[Saved data entries]
==*==

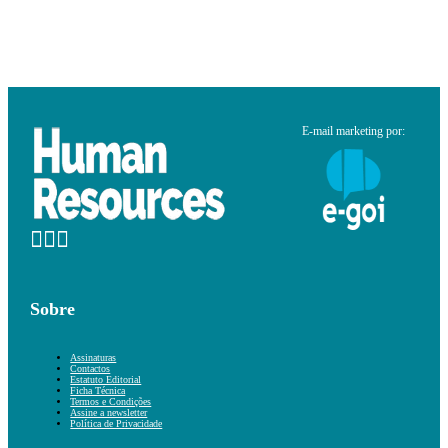
E-mail marketing por:
Sobre
Assinaturas
Contactos
Estatuto Editorial
Ficha Técnica
Termos e Condições
Assine a newsletter
Política de Privacidade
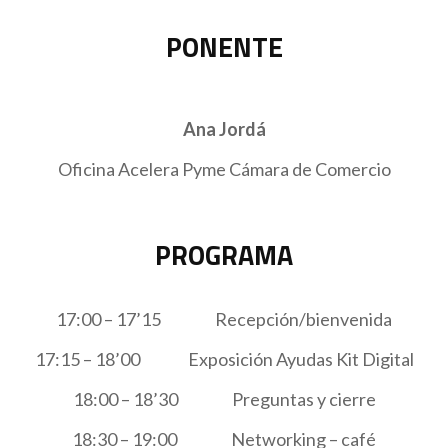
PONENTE
Ana Jordá
Oficina Acelera Pyme Cámara de Comercio
PROGRAMA
17:00 – 17’15 Recepción/bienvenida
17:15 – 18’00 Exposición Ayudas Kit Digital
18:00 – 18’30 Preguntas y cierre
18:30 – 19:00 Networking – café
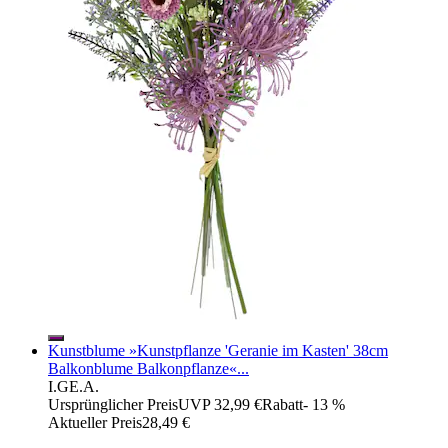
Kunstblume »Kunstpflanze 'Geranie im Kasten' 38cm
Balkonblume Balkonpflanze«...
I.GE.A.
Ursprünglicher Preis
UVP 32,99 €
Rabatt
- 13 %
Aktueller Preis
28,49 €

==*==

▶ [TASK TO CARRY OUT]
Repeat the data word for word; drop the pictures.

▶ [ANSWER TO THE EXERCISE]
E-mail marketing por:
Sobre
Assinaturas
Contactos
Estatuto Editorial
Ficha Técnica
Termos e Condições
Assine a newsletter
Política de Privacidade
PONENTE
Ana Jordá
Oficina Acelera Pyme Cámara de Comercio
PROGRAMA
17:00 – 17’15 Recepción/bienvenida
17:15 – 18’00 Exposición Ayudas Kit Digital
18:00 – 18’30 Preguntas y cierre
18:30 – 19:00 Networking – café
Kunstblume »Kunstpflanze 'Geranie im Kasten' 38cm
Balkonblume Balkonpflanze«...
I.GE.A.
Ursprünglicher Preis
UVP 32,99 €
Rabatt
- 13 %
Aktueller Preis
28,49 €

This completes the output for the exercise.